## [WHAT YOU WILL DO]
Exclude images and print all the records verbatim.

"""

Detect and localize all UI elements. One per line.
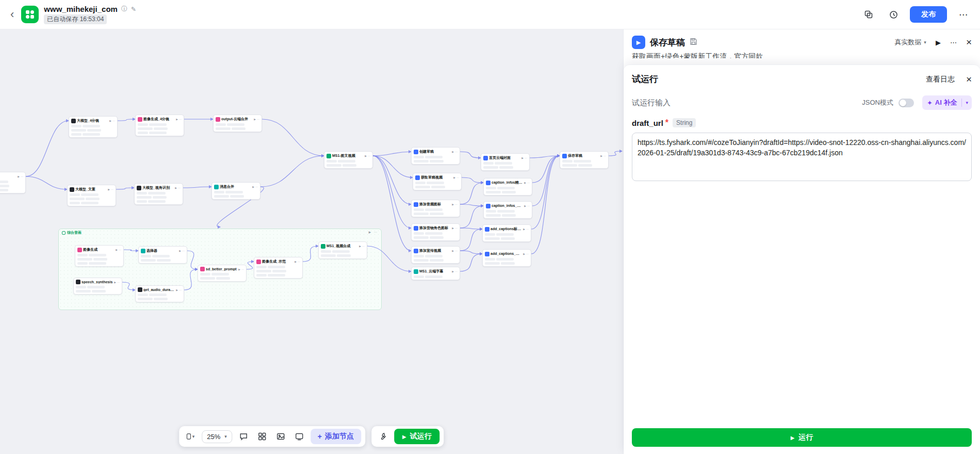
node-run-icon[interactable]: ▶: [254, 118, 256, 121]
node-run-icon[interactable]: ▶: [452, 203, 454, 206]
workflow-node-c4[interactable]: add_captions标题字幕▶⋯: [482, 224, 531, 242]
node-more-icon[interactable]: ⋯: [241, 268, 244, 271]
node-more-icon[interactable]: ⋯: [455, 203, 458, 206]
view-logs-link[interactable]: 查看日志: [926, 75, 955, 84]
node-run-icon[interactable]: ▶: [108, 188, 110, 191]
node-run-icon[interactable]: ▶: [523, 252, 525, 255]
node-run-icon[interactable]: ▶: [18, 175, 20, 178]
workflow-node-r1[interactable]: 创建草稿▶⋯: [411, 147, 460, 165]
history-icon[interactable]: [885, 6, 902, 23]
workflow-node-ms1[interactable]: MS1-图文视频▶⋯: [324, 151, 373, 169]
panel-close-icon[interactable]: ×: [966, 37, 972, 48]
workflow-canvas[interactable]: 综合音画 ▶ ⋯ 开始▶⋯大模型_4分镜▶⋯图像生成_4分镜▶⋯output-云…: [0, 29, 623, 454]
node-more-icon[interactable]: ⋯: [527, 204, 530, 207]
node-run-icon[interactable]: ▶: [452, 226, 454, 230]
back-button[interactable]: ‹: [8, 9, 16, 20]
node-more-icon[interactable]: ⋯: [526, 252, 529, 255]
node-run-icon[interactable]: ▶: [359, 245, 361, 248]
workflow-node-r5[interactable]: 添加宣传视频▶⋯: [411, 246, 460, 264]
node-more-icon[interactable]: ⋯: [112, 119, 115, 122]
workflow-node-g3[interactable]: sd_better_prompt▶⋯: [198, 265, 247, 282]
comment-icon[interactable]: [236, 429, 251, 444]
node-more-icon[interactable]: ⋯: [117, 281, 120, 284]
workflow-node-output[interactable]: output-云端合并▶⋯: [213, 115, 262, 132]
node-run-icon[interactable]: ▶: [452, 249, 454, 252]
save-icon[interactable]: [690, 38, 697, 47]
node-run-icon[interactable]: ▶: [176, 288, 178, 291]
workflow-node-g5[interactable]: MS1_视频合成▶⋯: [318, 241, 367, 259]
add-node-button[interactable]: + 添加节点: [311, 429, 361, 444]
node-more-icon[interactable]: ⋯: [119, 248, 121, 251]
node-run-icon[interactable]: ▶: [109, 119, 111, 122]
info-icon[interactable]: ⓘ: [121, 5, 127, 13]
node-more-icon[interactable]: ⋯: [455, 270, 458, 273]
node-more-icon[interactable]: ⋯: [298, 260, 300, 263]
node-run-icon[interactable]: ▶: [114, 281, 116, 284]
minimap-icon[interactable]: [255, 429, 269, 444]
workflow-node-c1[interactable]: 首页云端封面▶⋯: [481, 153, 530, 171]
workflow-node-merge[interactable]: 消息合并▶⋯: [211, 182, 260, 200]
node-more-icon[interactable]: ⋯: [455, 249, 458, 252]
node-run-icon[interactable]: ▶: [523, 228, 525, 231]
node-run-icon[interactable]: ▶: [179, 249, 181, 252]
node-more-icon[interactable]: ⋯: [526, 228, 529, 231]
workflow-node-r4[interactable]: 添加货物角色图标▶⋯: [411, 223, 460, 241]
run-button[interactable]: ▶ 运行: [632, 428, 972, 447]
workflow-node-llm4[interactable]: 大模型_4分镜▶⋯: [69, 116, 118, 138]
node-run-icon[interactable]: ▶: [116, 248, 118, 251]
workflow-node-c3[interactable]: caption_infos_最终版▶⋯: [483, 201, 532, 219]
device-preview-button[interactable]: ▾: [183, 429, 198, 444]
workflow-node-c5[interactable]: add_captions_旁白字幕▶⋯: [482, 249, 531, 267]
node-more-icon[interactable]: ⋯: [603, 154, 606, 157]
node-run-icon[interactable]: ▶: [524, 204, 526, 207]
node-more-icon[interactable]: ⋯: [179, 118, 182, 121]
node-run-icon[interactable]: ▶: [365, 154, 367, 157]
frame-icon[interactable]: [292, 429, 306, 444]
node-run-icon[interactable]: ▶: [252, 185, 254, 188]
node-more-icon[interactable]: ⋯: [257, 118, 259, 121]
node-run-icon[interactable]: ▶: [521, 156, 524, 159]
node-run-icon[interactable]: ▶: [600, 154, 602, 157]
node-run-icon[interactable]: ▶: [295, 260, 297, 263]
workflow-node-g6[interactable]: speech_synthesis▶⋯: [73, 278, 122, 295]
wrench-icon[interactable]: [375, 429, 390, 444]
canvas-test-run-button[interactable]: ▶ 试运行: [394, 429, 440, 444]
workflow-node-c2[interactable]: caption_infos精确化▶⋯: [483, 178, 532, 196]
node-run-icon[interactable]: ▶: [238, 268, 240, 271]
duplicate-icon[interactable]: [860, 6, 877, 23]
node-more-icon[interactable]: ⋯: [456, 176, 459, 179]
workflow-node-g2[interactable]: 选择器▶⋯: [138, 246, 187, 264]
node-run-icon[interactable]: ▶: [175, 186, 177, 189]
node-run-icon[interactable]: ▶: [452, 150, 454, 153]
node-more-icon[interactable]: ⋯: [179, 288, 182, 291]
node-more-icon[interactable]: ⋯: [525, 156, 527, 159]
node-run-icon[interactable]: ▶: [453, 176, 455, 179]
zoom-select[interactable]: 25% ▾: [202, 430, 232, 443]
node-run-icon[interactable]: ▶: [452, 270, 454, 273]
node-more-icon[interactable]: ⋯: [111, 188, 113, 191]
ai-complete-button[interactable]: ✦ AI 补全 ▾: [922, 95, 972, 110]
workflow-node-r6[interactable]: MS1_云端字幕▶⋯: [411, 267, 460, 280]
edit-title-icon[interactable]: ✎: [131, 6, 136, 13]
publish-button[interactable]: 发布: [910, 6, 947, 23]
workflow-node-img4[interactable]: 图像生成_4分镜▶⋯: [135, 115, 184, 136]
node-more-icon[interactable]: ⋯: [182, 249, 185, 252]
node-more-icon[interactable]: ⋯: [255, 185, 258, 188]
image-icon[interactable]: [273, 429, 288, 444]
workflow-node-llmtext[interactable]: 大模型_文案▶⋯: [67, 185, 116, 206]
node-more-icon[interactable]: ⋯: [362, 245, 365, 248]
workflow-node-llmang[interactable]: 大模型_视角识别▶⋯: [134, 183, 183, 205]
node-more-icon[interactable]: ⋯: [455, 150, 458, 153]
workflow-node-g1[interactable]: 图像生成▶⋯: [75, 245, 124, 267]
draft-url-input[interactable]: https://ts.fyshark.com/#/cozeToJianyin?d…: [632, 133, 972, 181]
data-mode-select[interactable]: 真实数据 ▾: [894, 38, 926, 47]
run-node-icon[interactable]: ▶: [936, 39, 941, 46]
workflow-node-g7[interactable]: get_audio_duration▶⋯: [135, 285, 184, 302]
workflow-node-r3[interactable]: 添加音频图标▶⋯: [411, 200, 460, 217]
node-more-icon[interactable]: ⋯: [21, 175, 23, 178]
node-more-icon[interactable]: ⋯: [527, 181, 530, 184]
json-mode-toggle[interactable]: [899, 99, 914, 107]
workflow-node-final[interactable]: 保存草稿▶⋯: [560, 151, 609, 169]
test-run-close-icon[interactable]: ×: [966, 74, 972, 84]
node-more-icon[interactable]: ⋯: [368, 154, 370, 157]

"""

## [TASK SOLUTION]
Detect and localize all UI elements. One per line.
node-run-icon[interactable]: ▶: [254, 118, 256, 121]
node-run-icon[interactable]: ▶: [452, 203, 454, 206]
workflow-node-c4[interactable]: add_captions标题字幕▶⋯: [482, 224, 531, 242]
node-more-icon[interactable]: ⋯: [241, 268, 244, 271]
node-more-icon[interactable]: ⋯: [455, 203, 458, 206]
view-logs-link[interactable]: 查看日志: [926, 75, 955, 84]
node-run-icon[interactable]: ▶: [108, 188, 110, 191]
node-run-icon[interactable]: ▶: [523, 252, 525, 255]
node-run-icon[interactable]: ▶: [18, 175, 20, 178]
workflow-node-r1[interactable]: 创建草稿▶⋯: [411, 147, 460, 165]
history-icon[interactable]: [885, 6, 902, 23]
workflow-node-ms1[interactable]: MS1-图文视频▶⋯: [324, 151, 373, 169]
panel-close-icon[interactable]: ×: [966, 37, 972, 48]
workflow-canvas[interactable]: 综合音画 ▶ ⋯ 开始▶⋯大模型_4分镜▶⋯图像生成_4分镜▶⋯output-云…: [0, 29, 623, 454]
node-more-icon[interactable]: ⋯: [527, 204, 530, 207]
node-run-icon[interactable]: ▶: [452, 226, 454, 230]
back-button[interactable]: ‹: [8, 9, 16, 20]
node-more-icon[interactable]: ⋯: [526, 252, 529, 255]
node-run-icon[interactable]: ▶: [359, 245, 361, 248]
workflow-node-r5[interactable]: 添加宣传视频▶⋯: [411, 246, 460, 264]
node-more-icon[interactable]: ⋯: [112, 119, 115, 122]
workflow-node-g3[interactable]: sd_better_prompt▶⋯: [198, 265, 247, 282]
comment-icon[interactable]: [236, 429, 251, 444]
node-more-icon[interactable]: ⋯: [117, 281, 120, 284]
workflow-node-output[interactable]: output-云端合并▶⋯: [213, 115, 262, 132]
node-run-icon[interactable]: ▶: [452, 249, 454, 252]
save-icon[interactable]: [690, 38, 697, 47]
node-run-icon[interactable]: ▶: [176, 288, 178, 291]
workflow-node-g5[interactable]: MS1_视频合成▶⋯: [318, 241, 367, 259]
add-node-button[interactable]: + 添加节点: [311, 429, 361, 444]
node-more-icon[interactable]: ⋯: [119, 248, 121, 251]
node-run-icon[interactable]: ▶: [109, 119, 111, 122]
info-icon[interactable]: ⓘ: [121, 5, 127, 13]
node-more-icon[interactable]: ⋯: [455, 270, 458, 273]
node-more-icon[interactable]: ⋯: [298, 260, 300, 263]
node-run-icon[interactable]: ▶: [114, 281, 116, 284]
minimap-icon[interactable]: [255, 429, 269, 444]
workflow-node-c1[interactable]: 首页云端封面▶⋯: [481, 153, 530, 171]
workflow-node-merge[interactable]: 消息合并▶⋯: [211, 182, 260, 200]
node-more-icon[interactable]: ⋯: [455, 249, 458, 252]
node-run-icon[interactable]: ▶: [523, 228, 525, 231]
node-run-icon[interactable]: ▶: [179, 249, 181, 252]
node-more-icon[interactable]: ⋯: [526, 228, 529, 231]
workflow-node-r4[interactable]: 添加货物角色图标▶⋯: [411, 223, 460, 241]
run-button[interactable]: ▶ 运行: [632, 428, 972, 447]
workflow-node-llm4[interactable]: 大模型_4分镜▶⋯: [69, 116, 118, 138]
node-run-icon[interactable]: ▶: [116, 248, 118, 251]
workflow-node-c3[interactable]: caption_infos_最终版▶⋯: [483, 201, 532, 219]
device-preview-button[interactable]: ▾: [183, 429, 198, 444]
workflow-node-c5[interactable]: add_captions_旁白字幕▶⋯: [482, 249, 531, 267]
node-more-icon[interactable]: ⋯: [603, 154, 606, 157]
node-run-icon[interactable]: ▶: [524, 204, 526, 207]
node-more-icon[interactable]: ⋯: [179, 118, 182, 121]
node-run-icon[interactable]: ▶: [365, 154, 367, 157]
frame-icon[interactable]: [292, 429, 306, 444]
node-run-icon[interactable]: ▶: [252, 185, 254, 188]
node-more-icon[interactable]: ⋯: [257, 118, 259, 121]
node-run-icon[interactable]: ▶: [521, 156, 524, 159]
node-run-icon[interactable]: ▶: [600, 154, 602, 157]
node-run-icon[interactable]: ▶: [295, 260, 297, 263]
workflow-node-g6[interactable]: speech_synthesis▶⋯: [73, 278, 122, 295]
wrench-icon[interactable]: [375, 429, 390, 444]
canvas-test-run-button[interactable]: ▶ 试运行: [394, 429, 440, 444]
workflow-node-c2[interactable]: caption_infos精确化▶⋯: [483, 178, 532, 196]
node-run-icon[interactable]: ▶: [238, 268, 240, 271]
duplicate-icon[interactable]: [860, 6, 877, 23]
node-more-icon[interactable]: ⋯: [456, 176, 459, 179]
workflow-node-g2[interactable]: 选择器▶⋯: [138, 246, 187, 264]
node-run-icon[interactable]: ▶: [175, 186, 177, 189]
node-run-icon[interactable]: ▶: [452, 150, 454, 153]
node-more-icon[interactable]: ⋯: [179, 288, 182, 291]
node-more-icon[interactable]: ⋯: [525, 156, 527, 159]
node-run-icon[interactable]: ▶: [453, 176, 455, 179]
zoom-select[interactable]: 25% ▾: [202, 430, 232, 443]
node-run-icon[interactable]: ▶: [452, 270, 454, 273]
node-more-icon[interactable]: ⋯: [111, 188, 113, 191]
ai-complete-button[interactable]: ✦ AI 补全 ▾: [922, 95, 972, 110]
workflow-node-r6[interactable]: MS1_云端字幕▶⋯: [411, 267, 460, 280]
edit-title-icon[interactable]: ✎: [131, 6, 136, 13]
publish-button[interactable]: 发布: [910, 6, 947, 23]
workflow-node-img4[interactable]: 图像生成_4分镜▶⋯: [135, 115, 184, 136]
node-more-icon[interactable]: ⋯: [182, 249, 185, 252]
node-more-icon[interactable]: ⋯: [255, 185, 258, 188]
image-icon[interactable]: [273, 429, 288, 444]
workflow-node-llmtext[interactable]: 大模型_文案▶⋯: [67, 185, 116, 206]
node-more-icon[interactable]: ⋯: [362, 245, 365, 248]
workflow-node-llmang[interactable]: 大模型_视角识别▶⋯: [134, 183, 183, 205]
node-more-icon[interactable]: ⋯: [455, 150, 458, 153]
workflow-node-g1[interactable]: 图像生成▶⋯: [75, 245, 124, 267]
draft-url-input[interactable]: https://ts.fyshark.com/#/cozeToJianyin?d…: [632, 133, 972, 181]
data-mode-select[interactable]: 真实数据 ▾: [894, 38, 926, 47]
run-node-icon[interactable]: ▶: [936, 39, 941, 46]
workflow-node-g7[interactable]: get_audio_duration▶⋯: [135, 285, 184, 302]
workflow-node-r3[interactable]: 添加音频图标▶⋯: [411, 200, 460, 217]
node-more-icon[interactable]: ⋯: [21, 175, 23, 178]
node-more-icon[interactable]: ⋯: [527, 181, 530, 184]
json-mode-toggle[interactable]: [899, 99, 914, 107]
workflow-node-final[interactable]: 保存草稿▶⋯: [560, 151, 609, 169]
test-run-close-icon[interactable]: ×: [966, 74, 972, 84]
node-more-icon[interactable]: ⋯: [368, 154, 370, 157]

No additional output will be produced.